Goal of the exercise
Look over the entries and say how many lines include the word "fart". Only the number, please.

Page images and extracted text
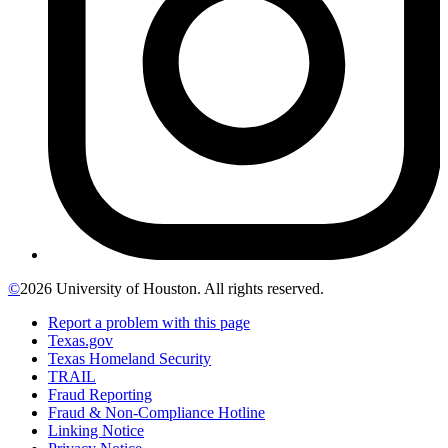
©
2026 University of Houston. All rights reserved.
Report a problem with this page
Texas.gov
Texas Homeland Security
TRAIL
Fraud Reporting
Fraud & Non-Compliance Hotline
Linking Notice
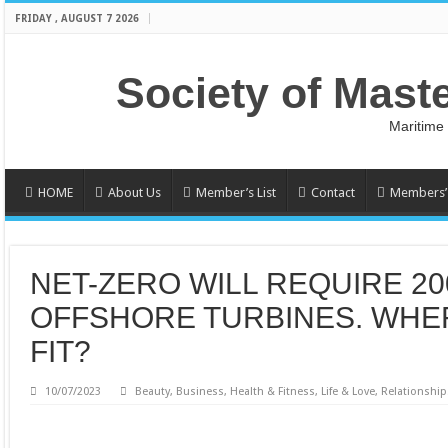
FRIDAY , AUGUST 7 2026
Society of Mast
Maritime
HOME
About Us
Member’s List
Contact
Members’ 
NET-ZERO WILL REQUIRE 20
OFFSHORE TURBINES. WHER
FIT?
10/07/2023
Beauty
,
Business
,
Health & Fitness
,
Life & Love
,
Relationship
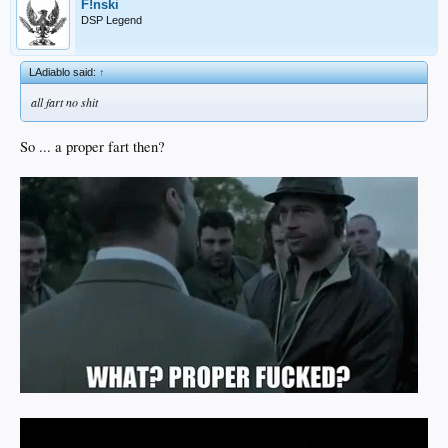
F!nski
DSP Legend
LAdiablo said:
↑
all fart no shit
So ... a proper fart then?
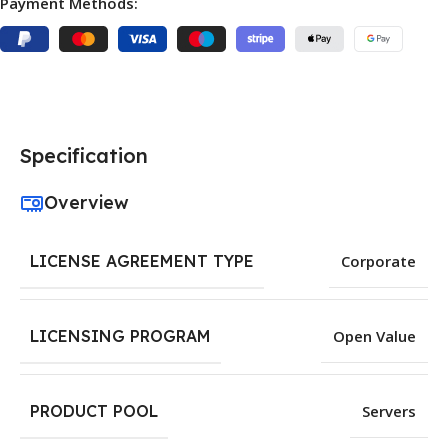
Payment Methods:
Specification
Overview
LICENSE AGREEMENT TYPE
Corporate
LICENSING PROGRAM
Open Value
PRODUCT POOL
Servers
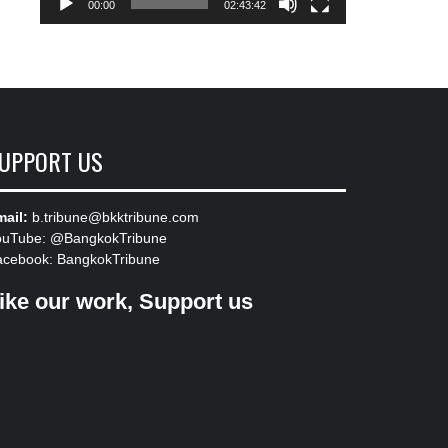
00:00
02:43:42
UPPORT US
ail:
b.tribune@bkktribune.com
ouTube:
@BangkokTribune
acebook:
BangkokTribune
ike our work, Support us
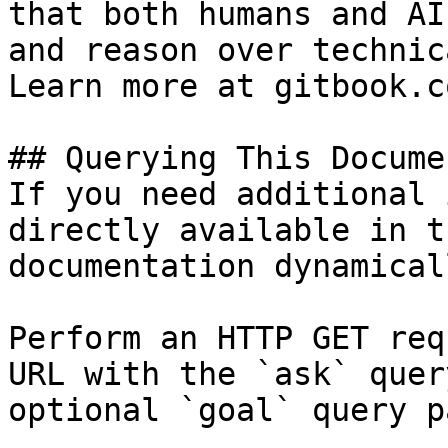
that both humans and AI
and reason over technic
Learn more at gitbook.co
## Querying This Docume
If you need additional 
directly available in t
documentation dynamical
Perform an HTTP GET req
URL with the `ask` quer
optional `goal` query p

Exercise solution
2